Start of Exercise data
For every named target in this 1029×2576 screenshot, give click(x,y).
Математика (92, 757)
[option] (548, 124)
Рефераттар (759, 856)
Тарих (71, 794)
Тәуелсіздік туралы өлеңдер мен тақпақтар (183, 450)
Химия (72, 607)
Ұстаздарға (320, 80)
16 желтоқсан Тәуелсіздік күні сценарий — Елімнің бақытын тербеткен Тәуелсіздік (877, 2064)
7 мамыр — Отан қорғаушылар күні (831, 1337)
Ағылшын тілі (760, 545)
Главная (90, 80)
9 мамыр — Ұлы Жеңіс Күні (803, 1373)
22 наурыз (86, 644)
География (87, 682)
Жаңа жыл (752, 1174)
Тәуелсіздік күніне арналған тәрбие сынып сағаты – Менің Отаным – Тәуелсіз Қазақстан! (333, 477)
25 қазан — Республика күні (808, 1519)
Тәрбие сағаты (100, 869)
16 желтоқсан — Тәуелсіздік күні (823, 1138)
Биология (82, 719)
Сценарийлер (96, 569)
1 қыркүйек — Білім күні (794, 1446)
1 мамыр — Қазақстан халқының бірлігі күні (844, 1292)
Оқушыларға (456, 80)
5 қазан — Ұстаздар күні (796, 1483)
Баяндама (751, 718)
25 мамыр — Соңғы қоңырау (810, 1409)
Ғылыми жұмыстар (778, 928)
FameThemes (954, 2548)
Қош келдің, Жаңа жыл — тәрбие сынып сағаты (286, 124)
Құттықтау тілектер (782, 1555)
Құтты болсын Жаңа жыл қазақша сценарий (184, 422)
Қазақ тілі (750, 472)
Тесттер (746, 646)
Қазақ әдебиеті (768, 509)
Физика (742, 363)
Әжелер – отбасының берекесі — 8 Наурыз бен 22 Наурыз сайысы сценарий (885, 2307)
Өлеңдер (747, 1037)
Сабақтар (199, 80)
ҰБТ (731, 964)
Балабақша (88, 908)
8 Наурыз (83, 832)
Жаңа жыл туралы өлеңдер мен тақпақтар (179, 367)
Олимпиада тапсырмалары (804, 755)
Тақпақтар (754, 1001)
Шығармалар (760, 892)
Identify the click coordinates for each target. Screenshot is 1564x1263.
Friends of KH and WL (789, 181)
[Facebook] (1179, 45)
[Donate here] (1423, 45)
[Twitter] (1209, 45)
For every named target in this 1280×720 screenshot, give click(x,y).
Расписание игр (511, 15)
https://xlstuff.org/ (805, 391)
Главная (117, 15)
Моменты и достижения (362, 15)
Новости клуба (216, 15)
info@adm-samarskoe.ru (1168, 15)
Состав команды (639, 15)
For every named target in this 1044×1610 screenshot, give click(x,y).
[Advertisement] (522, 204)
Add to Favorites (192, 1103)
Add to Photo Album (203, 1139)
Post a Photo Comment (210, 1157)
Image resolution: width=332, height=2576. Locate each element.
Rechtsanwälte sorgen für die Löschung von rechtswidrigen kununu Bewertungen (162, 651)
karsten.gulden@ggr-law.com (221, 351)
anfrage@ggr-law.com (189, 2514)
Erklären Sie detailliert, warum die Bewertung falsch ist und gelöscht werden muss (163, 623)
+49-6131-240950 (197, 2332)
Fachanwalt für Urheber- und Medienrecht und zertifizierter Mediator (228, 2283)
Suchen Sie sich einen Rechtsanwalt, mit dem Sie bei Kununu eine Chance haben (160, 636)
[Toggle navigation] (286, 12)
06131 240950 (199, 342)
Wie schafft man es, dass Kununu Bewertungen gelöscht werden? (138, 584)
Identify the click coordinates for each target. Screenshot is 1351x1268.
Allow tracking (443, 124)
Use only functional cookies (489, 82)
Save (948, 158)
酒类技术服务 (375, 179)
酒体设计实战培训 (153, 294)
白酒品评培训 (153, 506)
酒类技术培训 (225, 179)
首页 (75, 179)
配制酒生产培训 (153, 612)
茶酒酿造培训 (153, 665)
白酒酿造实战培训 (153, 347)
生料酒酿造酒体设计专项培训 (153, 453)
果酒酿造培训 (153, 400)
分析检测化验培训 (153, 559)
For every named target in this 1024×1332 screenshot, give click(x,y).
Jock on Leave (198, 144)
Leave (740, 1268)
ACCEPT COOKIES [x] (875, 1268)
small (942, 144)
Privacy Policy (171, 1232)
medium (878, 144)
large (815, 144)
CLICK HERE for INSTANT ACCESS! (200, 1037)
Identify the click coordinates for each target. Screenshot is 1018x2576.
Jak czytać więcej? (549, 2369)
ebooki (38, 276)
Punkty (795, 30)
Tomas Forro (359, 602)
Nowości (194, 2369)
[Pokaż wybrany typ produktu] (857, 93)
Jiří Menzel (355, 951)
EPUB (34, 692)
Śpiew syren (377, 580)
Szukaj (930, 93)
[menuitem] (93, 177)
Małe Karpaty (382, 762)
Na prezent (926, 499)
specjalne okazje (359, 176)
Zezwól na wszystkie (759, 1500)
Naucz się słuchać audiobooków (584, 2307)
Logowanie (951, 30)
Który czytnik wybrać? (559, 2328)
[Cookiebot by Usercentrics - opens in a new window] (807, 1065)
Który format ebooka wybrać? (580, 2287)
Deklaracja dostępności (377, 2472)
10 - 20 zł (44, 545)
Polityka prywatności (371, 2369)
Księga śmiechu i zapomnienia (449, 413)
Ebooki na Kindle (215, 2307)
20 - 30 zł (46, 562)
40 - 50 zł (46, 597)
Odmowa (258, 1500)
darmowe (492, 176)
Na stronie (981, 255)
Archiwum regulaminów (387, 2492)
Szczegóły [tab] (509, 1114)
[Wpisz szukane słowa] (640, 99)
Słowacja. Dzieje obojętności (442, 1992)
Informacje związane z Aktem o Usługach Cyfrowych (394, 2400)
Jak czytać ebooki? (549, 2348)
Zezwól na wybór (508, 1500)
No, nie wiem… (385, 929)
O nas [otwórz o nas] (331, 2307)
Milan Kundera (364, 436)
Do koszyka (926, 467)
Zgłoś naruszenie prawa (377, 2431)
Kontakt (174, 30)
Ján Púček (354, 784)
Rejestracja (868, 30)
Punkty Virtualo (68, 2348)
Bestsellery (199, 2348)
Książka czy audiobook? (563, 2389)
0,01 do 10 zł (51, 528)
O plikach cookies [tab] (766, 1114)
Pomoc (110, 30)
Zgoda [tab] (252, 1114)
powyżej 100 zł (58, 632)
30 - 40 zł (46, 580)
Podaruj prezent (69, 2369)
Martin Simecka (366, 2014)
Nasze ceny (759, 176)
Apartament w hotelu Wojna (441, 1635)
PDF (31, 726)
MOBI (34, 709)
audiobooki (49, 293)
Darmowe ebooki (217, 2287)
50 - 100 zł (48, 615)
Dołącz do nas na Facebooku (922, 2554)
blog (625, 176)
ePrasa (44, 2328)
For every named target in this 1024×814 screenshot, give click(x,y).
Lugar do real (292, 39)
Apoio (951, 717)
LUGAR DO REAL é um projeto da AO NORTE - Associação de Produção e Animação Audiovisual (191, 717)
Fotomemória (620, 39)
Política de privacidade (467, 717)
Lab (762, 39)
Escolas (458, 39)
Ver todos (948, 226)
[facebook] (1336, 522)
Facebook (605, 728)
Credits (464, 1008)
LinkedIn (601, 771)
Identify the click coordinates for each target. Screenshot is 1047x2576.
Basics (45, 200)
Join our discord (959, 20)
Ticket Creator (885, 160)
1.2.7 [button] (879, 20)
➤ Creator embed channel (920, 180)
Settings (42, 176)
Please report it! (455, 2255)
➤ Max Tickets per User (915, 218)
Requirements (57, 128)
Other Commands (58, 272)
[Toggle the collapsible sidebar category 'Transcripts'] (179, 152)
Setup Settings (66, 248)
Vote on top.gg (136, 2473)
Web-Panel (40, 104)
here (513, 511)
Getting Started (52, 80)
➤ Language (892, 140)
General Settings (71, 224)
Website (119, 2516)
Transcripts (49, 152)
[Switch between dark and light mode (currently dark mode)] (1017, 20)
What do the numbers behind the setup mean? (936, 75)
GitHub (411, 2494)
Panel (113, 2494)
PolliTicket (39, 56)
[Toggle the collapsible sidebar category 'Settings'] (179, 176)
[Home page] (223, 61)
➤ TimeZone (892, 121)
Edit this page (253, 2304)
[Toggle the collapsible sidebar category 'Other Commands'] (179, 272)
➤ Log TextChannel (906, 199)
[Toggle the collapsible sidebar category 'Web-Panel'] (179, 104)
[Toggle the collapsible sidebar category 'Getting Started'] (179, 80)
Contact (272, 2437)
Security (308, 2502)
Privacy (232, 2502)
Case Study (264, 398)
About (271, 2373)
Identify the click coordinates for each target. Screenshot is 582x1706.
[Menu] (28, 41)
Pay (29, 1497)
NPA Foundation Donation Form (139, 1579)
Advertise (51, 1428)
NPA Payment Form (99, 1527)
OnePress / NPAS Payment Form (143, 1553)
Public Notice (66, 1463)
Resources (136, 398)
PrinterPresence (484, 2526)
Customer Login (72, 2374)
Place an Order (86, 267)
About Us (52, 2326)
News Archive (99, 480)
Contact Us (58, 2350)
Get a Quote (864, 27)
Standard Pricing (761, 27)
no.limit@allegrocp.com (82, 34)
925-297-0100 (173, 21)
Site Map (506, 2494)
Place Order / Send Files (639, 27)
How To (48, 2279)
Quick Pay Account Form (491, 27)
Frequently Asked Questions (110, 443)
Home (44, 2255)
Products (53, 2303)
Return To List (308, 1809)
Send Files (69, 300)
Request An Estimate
End of Exercise data
To do: Filter the records above for the string "give" and copy each matching line.

Solution to the problem:
For every named target in this 1029×2576 screenshot, give click(x,y).
For every named target in this 1280×720 screenshot, give click(x,y).
For every named target in this 1044×1610 screenshot, give click(x,y).
For every named target in this 1024×1332 screenshot, give click(x,y).
For every named target in this 1024×814 screenshot, give click(x,y).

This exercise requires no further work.